**Problem statement**
All lines from the one containing "Nous contacter" through the final line of the entries are to be written out verbatim; no other line is to be included.

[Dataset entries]
※

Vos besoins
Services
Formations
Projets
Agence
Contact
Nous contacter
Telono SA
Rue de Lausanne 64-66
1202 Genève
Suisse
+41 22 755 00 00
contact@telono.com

※

**Answer to the problem**
Nous contacter
Telono SA
Rue de Lausanne 64-66
1202 Genève
Suisse
+41 22 755 00 00
contact@telono.com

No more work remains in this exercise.